» INSTRUCTIONS FOR THE TASK: Copy out, from the data below, each line in which the word "диаметра" occurs.
--------------------------------------------------
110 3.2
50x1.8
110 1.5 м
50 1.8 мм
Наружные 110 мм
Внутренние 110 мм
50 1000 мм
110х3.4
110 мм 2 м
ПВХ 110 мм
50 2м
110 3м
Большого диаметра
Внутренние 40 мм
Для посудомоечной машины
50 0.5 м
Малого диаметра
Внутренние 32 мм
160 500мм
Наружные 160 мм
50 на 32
--------------------------------------------------
» RESPONSE FOR THIS EXERCISE:
Большого диаметра
Малого диаметра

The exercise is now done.